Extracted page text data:
• • •
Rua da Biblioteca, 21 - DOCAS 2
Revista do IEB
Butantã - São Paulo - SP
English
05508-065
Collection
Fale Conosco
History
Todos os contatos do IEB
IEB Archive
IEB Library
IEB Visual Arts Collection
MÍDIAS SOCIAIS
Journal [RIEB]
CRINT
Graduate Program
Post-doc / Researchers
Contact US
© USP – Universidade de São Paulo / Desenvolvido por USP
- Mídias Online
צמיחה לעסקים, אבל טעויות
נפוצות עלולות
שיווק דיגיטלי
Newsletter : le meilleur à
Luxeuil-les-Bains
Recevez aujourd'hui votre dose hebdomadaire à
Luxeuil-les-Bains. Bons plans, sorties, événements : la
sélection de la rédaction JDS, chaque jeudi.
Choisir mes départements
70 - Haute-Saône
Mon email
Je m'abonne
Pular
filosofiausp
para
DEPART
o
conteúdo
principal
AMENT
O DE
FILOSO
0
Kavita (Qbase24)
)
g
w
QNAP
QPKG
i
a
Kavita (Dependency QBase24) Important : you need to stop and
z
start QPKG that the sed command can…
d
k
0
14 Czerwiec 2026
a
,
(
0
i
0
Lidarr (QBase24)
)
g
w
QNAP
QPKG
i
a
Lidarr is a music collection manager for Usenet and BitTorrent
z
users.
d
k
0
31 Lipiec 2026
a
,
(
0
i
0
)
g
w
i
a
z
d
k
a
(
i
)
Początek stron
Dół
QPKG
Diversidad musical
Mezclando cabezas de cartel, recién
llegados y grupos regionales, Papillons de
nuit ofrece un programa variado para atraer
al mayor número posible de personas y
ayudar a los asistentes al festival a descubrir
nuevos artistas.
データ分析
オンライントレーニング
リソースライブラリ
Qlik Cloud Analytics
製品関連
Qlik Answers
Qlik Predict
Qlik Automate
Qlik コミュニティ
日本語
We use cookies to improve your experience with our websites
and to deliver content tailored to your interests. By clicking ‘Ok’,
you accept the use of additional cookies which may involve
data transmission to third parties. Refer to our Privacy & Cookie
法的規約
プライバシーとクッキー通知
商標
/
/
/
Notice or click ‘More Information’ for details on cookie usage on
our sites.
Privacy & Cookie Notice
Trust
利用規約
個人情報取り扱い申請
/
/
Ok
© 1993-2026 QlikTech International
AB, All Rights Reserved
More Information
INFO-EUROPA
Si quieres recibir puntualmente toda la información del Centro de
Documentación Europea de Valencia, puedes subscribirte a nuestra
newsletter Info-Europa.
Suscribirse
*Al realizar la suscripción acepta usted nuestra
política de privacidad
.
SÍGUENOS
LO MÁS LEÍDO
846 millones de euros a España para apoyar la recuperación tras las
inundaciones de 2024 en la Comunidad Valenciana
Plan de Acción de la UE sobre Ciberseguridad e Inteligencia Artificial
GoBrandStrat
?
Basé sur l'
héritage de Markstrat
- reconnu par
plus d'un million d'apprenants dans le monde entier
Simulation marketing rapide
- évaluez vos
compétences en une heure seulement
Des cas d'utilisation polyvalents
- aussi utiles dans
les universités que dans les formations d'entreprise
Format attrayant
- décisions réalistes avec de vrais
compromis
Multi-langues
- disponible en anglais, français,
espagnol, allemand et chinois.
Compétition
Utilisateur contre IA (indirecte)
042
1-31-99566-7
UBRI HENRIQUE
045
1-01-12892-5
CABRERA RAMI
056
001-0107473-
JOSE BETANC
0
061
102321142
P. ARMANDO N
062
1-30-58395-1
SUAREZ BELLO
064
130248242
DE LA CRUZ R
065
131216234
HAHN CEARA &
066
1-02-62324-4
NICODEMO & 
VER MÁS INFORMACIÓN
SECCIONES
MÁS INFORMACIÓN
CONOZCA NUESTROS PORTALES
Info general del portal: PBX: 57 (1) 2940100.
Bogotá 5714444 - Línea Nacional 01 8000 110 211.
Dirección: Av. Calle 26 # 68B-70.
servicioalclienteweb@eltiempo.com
• • •
# Activity
Word for word, extract all the records.

# Answer to the problem
Rua da Biblioteca, 21 - DOCAS 2
Revista do IEB
Butantã - São Paulo - SP
English
05508-065
Collection
Fale Conosco
History
Todos os contatos do IEB
IEB Archive
IEB Library
IEB Visual Arts Collection
MÍDIAS SOCIAIS
Journal [RIEB]
CRINT
Graduate Program
Post-doc / Researchers
Contact US
© USP – Universidade de São Paulo / Desenvolvido por USP
- Mídias Online
צמיחה לעסקים, אבל טעויות
נפוצות עלולות
שיווק דיגיטלי
Newsletter : le meilleur à
Luxeuil-les-Bains
Recevez aujourd'hui votre dose hebdomadaire à
Luxeuil-les-Bains. Bons plans, sorties, événements : la
sélection de la rédaction JDS, chaque jeudi.
Choisir mes départements
70 - Haute-Saône
Mon email
Je m'abonne
Pular
filosofiausp
para
DEPART
o
conteúdo
principal
AMENT
O DE
FILOSO
0
Kavita (Qbase24)
)
g
w
QNAP
QPKG
i
a
Kavita (Dependency QBase24) Important : you need to stop and
z
start QPKG that the sed command can…
d
k
0
14 Czerwiec 2026
a
,
(
0
i
0
Lidarr (QBase24)
)
g
w
QNAP
QPKG
i
a
Lidarr is a music collection manager for Usenet and BitTorrent
z
users.
d
k
0
31 Lipiec 2026
a
,
(
0
i
0
)
g
w
i
a
z
d
k
a
(
i
)
Początek stron
Dół
QPKG
Diversidad musical
Mezclando cabezas de cartel, recién
llegados y grupos regionales, Papillons de
nuit ofrece un programa variado para atraer
al mayor número posible de personas y
ayudar a los asistentes al festival a descubrir
nuevos artistas.
データ分析
オンライントレーニング
リソースライブラリ
Qlik Cloud Analytics
製品関連
Qlik Answers
Qlik Predict
Qlik Automate
Qlik コミュニティ
日本語
We use cookies to improve your experience with our websites
and to deliver content tailored to your interests. By clicking ‘Ok’,
you accept the use of additional cookies which may involve
data transmission to third parties. Refer to our Privacy & Cookie
法的規約
プライバシーとクッキー通知
商標
/
/
/
Notice or click ‘More Information’ for details on cookie usage on
our sites.
Privacy & Cookie Notice
Trust
利用規約
個人情報取り扱い申請
/
/
Ok
© 1993-2026 QlikTech International
AB, All Rights Reserved
More Information
INFO-EUROPA
Si quieres recibir puntualmente toda la información del Centro de
Documentación Europea de Valencia, puedes subscribirte a nuestra
newsletter Info-Europa.
Suscribirse
*Al realizar la suscripción acepta usted nuestra
política de privacidad
.
SÍGUENOS
LO MÁS LEÍDO
846 millones de euros a España para apoyar la recuperación tras las
inundaciones de 2024 en la Comunidad Valenciana
Plan de Acción de la UE sobre Ciberseguridad e Inteligencia Artificial
GoBrandStrat
?
Basé sur l'
héritage de Markstrat
- reconnu par
plus d'un million d'apprenants dans le monde entier
Simulation marketing rapide
- évaluez vos
compétences en une heure seulement
Des cas d'utilisation polyvalents
- aussi utiles dans
les universités que dans les formations d'entreprise
Format attrayant
- décisions réalistes avec de vrais
compromis
Multi-langues
- disponible en anglais, français,
espagnol, allemand et chinois.
Compétition
Utilisateur contre IA (indirecte)
042
1-31-99566-7
UBRI HENRIQUE
045
1-01-12892-5
CABRERA RAMI
056
001-0107473-
JOSE BETANC
0
061
102321142
P. ARMANDO N
062
1-30-58395-1
SUAREZ BELLO
064
130248242
DE LA CRUZ R
065
131216234
HAHN CEARA &
066
1-02-62324-4
NICODEMO & 
VER MÁS INFORMACIÓN
SECCIONES
MÁS INFORMACIÓN
CONOZCA NUESTROS PORTALES
Info general del portal: PBX: 57 (1) 2940100.
Bogotá 5714444 - Línea Nacional 01 8000 110 211.
Dirección: Av. Calle 26 # 68B-70.
servicioalclienteweb@eltiempo.com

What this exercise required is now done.